PDI Group has been a fixture of Quebec’s complex printing industry since Phipps Dickson and Integria merged in 2007. After introducing the PDI branding in 2008, the company has grown to encompass pre-media, offset and digital print production, web-to-print, as well as fulfilment, warehousing and direct mail services. Last fall its subsidiary, PDI Large Format Solutions, became the first business in the country to install both the flatbed/roll-fed EFI VUTEk h3 superwide-format LED printer and the new EFI VUTEk 3r+ roll-to-roll LED printer. It also installed an EFI VUTEk FabriVU 340i soft signage printer. PrintAction spoke to Jamie Barbieri, President of PDI Group, to discuss the Quebec landscape.
PA: What is the greatest strength of Quebec’s printing community?
JB: If you look at its history, Quebec has had some of the largest printers in the world, certainly in North America. In Quebec, it has the headquarters of Quebecor and TC Transcontinental. Those large players have exited, for the most part, the commercial printing world. But there is still a fair amount of capacity in Quebec and a lot of the sales that Quebec printers deal with are export sales to other provinces or even other countries, whether it’s the United States, South America or Europe.

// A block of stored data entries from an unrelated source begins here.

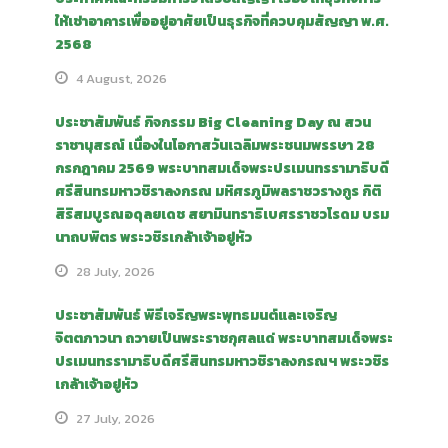
ให้เช่าอาคารเพื่ออยู่อาศัยเป็นธุรกิจที่ควบคุมสัญญา พ.ศ.
2568
4 August, 2026
ประชาสัมพันธ์ กิจกรรม Big Cleaning Day ณ สวน
ราชานุสรณ์ เนื่องในโอกาสวันเฉลิมพระชนมพรรษา 28
กรกฎาคม 2569 พระบาทสมเด็จพระปรเมนทรรามาธิบดี
ศรีสินทรมหาวชิราลงกรณ มหิศรภูมิพลราชวรางกูร กิติ
สิริสมบูรณอดุลยเดช สยามินทราธิเบศรราชวโรดม บรม
นาถบพิตร พระวชิรเกล้าเจ้าอยู่หัว
28 July, 2026
ประชาสัมพันธ์ พิธีเจริญพระพุทธมนต์และเจริญ
จิตตภาวนา ถวายเป็นพระราชกุศลแด่ พระบาทสมเด็จพระ
ปรเมนทรรามาธิบดีศรีสินทรมหาวชิราลงกรณฯ พระวชิร
เกล้าเจ้าอยู่หัว
27 July, 2026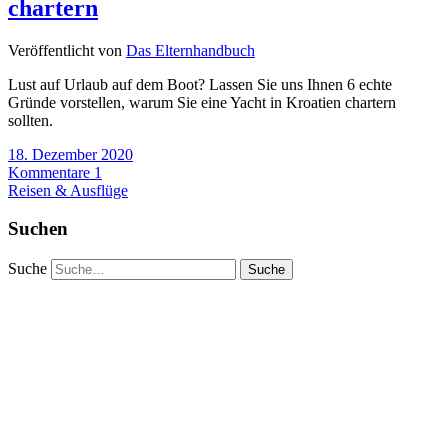
chartern
Veröffentlicht von
Das Elternhandbuch
Lust auf Urlaub auf dem Boot? Lassen Sie uns Ihnen 6 echte
Gründe vorstellen, warum Sie eine Yacht in Kroatien chartern
sollten.
18. Dezember 2020
Kommentare 1
Reisen & Ausflüge
Suchen
Suche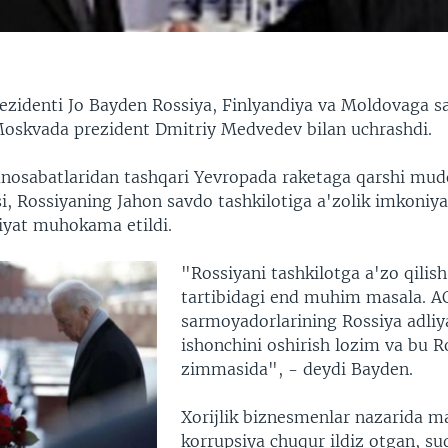
ezidenti Jo Bayden Rossiya, Finlyandiya va Moldovaga sa
oskvada prezident Dmitriy Medvedev bilan uchrashdi.
unosabatlaridan tashqari Yevropada raketaga qarshi mud
si, Rossiyaning Jahon savdo tashkilotiga a'zolik imkoniya
iyat muhokama etildi.
"Rossiyani tashkilotga a'zo qilis
tartibidagi end muhim masala. A
sarmoyadorlarining Rossiya adliy
ishonchini oshirish lozim va bu R
zimmasida", - deydi Bayden.
Xorijlik biznesmenlar nazarida 
korrupsiya chuqur ildiz otgan, su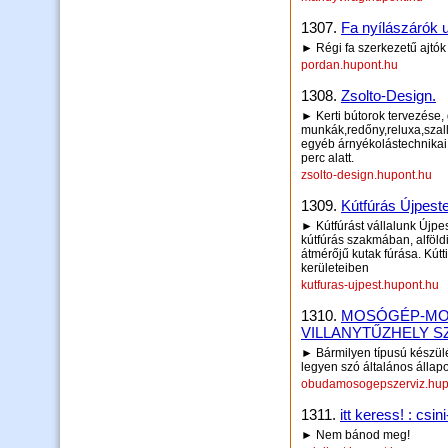
1307.
Fa nyílászárók u
► Régi fa szerkezetű ajtók 
pordan.hupont.hu
1308.
Zsolto-Design.
► Kerti bútorok tervezése, 
munkák,redőny,reluxa,szal
egyéb árnyékolástechnikai 
perc alatt.
zsolto-design.hupont.hu
1309.
Kútfúrás Újpest
► Kútfúrást vállalunk Újpe
kútfúrás szakmában, alföl
átmérőjű kutak fúrása. Kútt
kerületeiben
kutfuras-ujpest.hupont.hu
1310.
MOSÓGÉP-MO
VILLANYTŰZHELY S
► Bármilyen típusú készülé
legyen szó általános állapo
obudamosogepszerviz.hup
1311.
itt keress! : csi
► Nem bánod meg!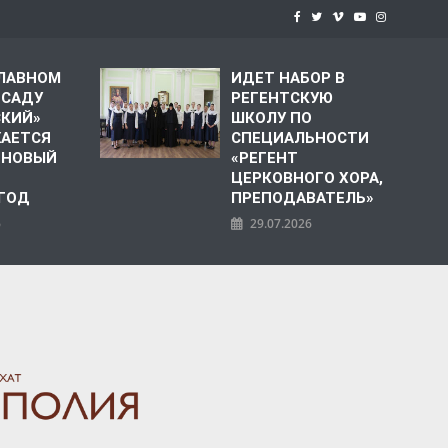
СЛАВНОМ
ИДЕТ НАБОР В
 САДУ
РЕГЕНТСКУЮ
СКИЙ»
ШКОЛУ ПО
АЕТСЯ
СПЕЦИАЛЬНОСТИ
 НОВЫЙ
«РЕГЕНТ
ЦЕРКОВНОГО ХОРА,
 ГОД
ПРЕПОДАВАТЕЛЬ»
6
29.07.2026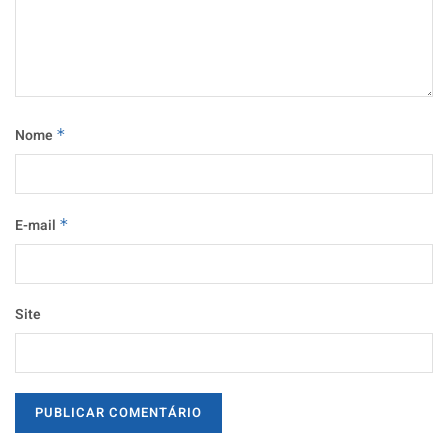
Nome
*
E-mail
*
Site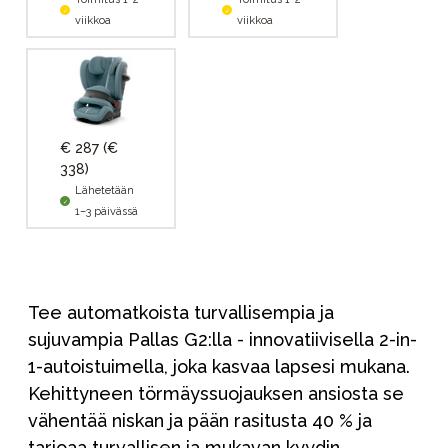
viikkoa
viikkoa
€ 287
(€
338)
Lähetetään
1–3 päivässä
Tee automatkoista turvallisempia ja
sujuvampia Pallas G2:lla - innovatiivisella 2-in-
1-autoistuimella, joka kasvaa lapsesi mukana.
Kehittyneen törmäyssuojauksen ansiosta se
vähentää niskan ja pään rasitusta 40 % ja
tarjoaa turvallisen ja mukavan kyydin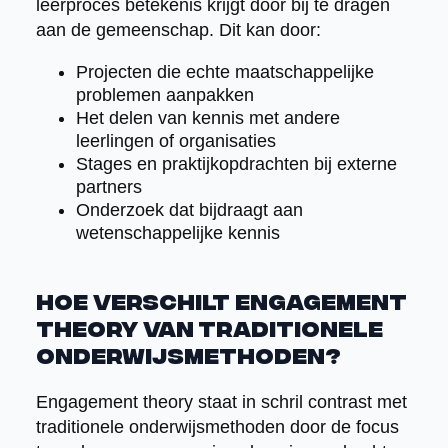
leerproces betekenis krijgt door bij te dragen
aan de gemeenschap. Dit kan door:
Projecten die echte maatschappelijke
problemen aanpakken
Het delen van kennis met andere
leerlingen of organisaties
Stages en praktijkopdrachten bij externe
partners
Onderzoek dat bijdraagt aan
wetenschappelijke kennis
Hoe verschilt engagement
theory van traditionele
onderwijsmethoden?
Engagement theory staat in schril contrast met
traditionele onderwijsmethoden door de focus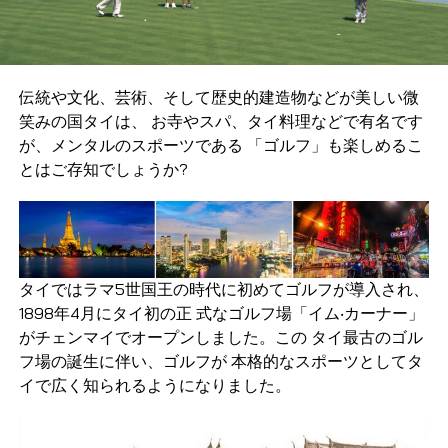
伝統や文化、芸術、そして歴史的建造物などが美しい微
笑みの国タイは、 お寺やスパ、タイ料理などで有名です
が、メンタルのスポーツである 「ゴルフ」も楽しめるこ
とはご存知でしょうか?
タイではラマ5世国王の時代に初めてゴルフが導入され、
1898年4月にタイ初の正 式なゴルフ場「イム‧カーナー」
がチェンマイでオープンしました。この タイ最古のゴル
フ場の誕生に伴い、ゴルフが 本格的なスポーツとしてタ
イで広く知られるようになりました。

PA: What are some challenges it faces?
JB: The biggest challenge in Quebec right now is labour. Printers located in metropolitan cities, like Quebec City or Montreal, have access to a certain labour pool, but if you are in regions up north, you basically have no labour pool. There’s a program we are embarking on in Quebec that encompasses all the printers in a real collaborative effort to change that.
Printing is an old business; it’s a fragmented business. It has been slighted by probably everybody – including the financial community – in terms of its ability to survive the digital age. In retrospect, the printing industry itself has not done a great job in marketing how far it has come. Businesses are stronger today than they were 10 years ago and print is far from dead, but there is still the misconception that print is suffering. Even though print contributes significantly to the Quebec economy, young people are not encouraged to go into this world and it is unfortunate.
PA: What capital equipment investments are taking place in Quebec?
JB: There has been a number of new presses installed over the last two years. PDI has already spent probably $3 million last year, we’re probably going to spend another $5 million this year. And my competitors are doing the same. It’s a good sign that the industry has settled down and folks are starting to rebuild and invest in the future. It’s a great indication that the market in Quebec is moving in the right [direction].
PA: What print markets are gaining traction?
JB: I think retail is a big one. Everything that is consumer-based goes through seasons, but if you look at packaging, a lot of these retailers are the ones buying up most of the product. Whether it’s in stores or for promotional messaging, that is the hot market right now. There are a bunch of compliance markets as well that are interesting, but they are shrinking. Whether it’s pharmaceutical or financial banking, those markets are going digital and that leaves print out in the cold a bit. The pharmaceutical companies are cutting down on the number of detail or sales aids they print for their sales force because they are putting all that stuff on a tablet instead. They’re really emphasizing the use of electronic media as opposed to printed media to get the message across.
PA: How has PDI strengthened its operations?
JB: PDI has gone the way of diversification over the last seven or eight years. We got into distribution and logistics, mailing and fulfilment, large-format printing and digital printing, all under one roof. We believe you [have to] wrap yourself around your customer. We have a very blue-chip customer list and we have grown by adding services.
PA: What would you recommend for companies that aren’t able to expand their offerings?
JB: You cannot do everything for everybody and ultimately, what’s going to happen is a customer will not – as good as you are – confide 100 percent of their purchasing to one vendor. It’s very rare for that to happen now. Partnerships between printers allow you to capture perhaps, a bigger volume of business. Partnerships can also take you into spaces you [might] not be able [to tap into] otherwise. For example, you can do the printing and someone else can do the distribution or different types of printing, like 3D printing or large-format printing. If you are a commercial printer and all you do is put ink on paper, you can’t survive on that alone. You need partners to help add value to your business. Partnerships can also give you access to different geographical markets, like from one province to another.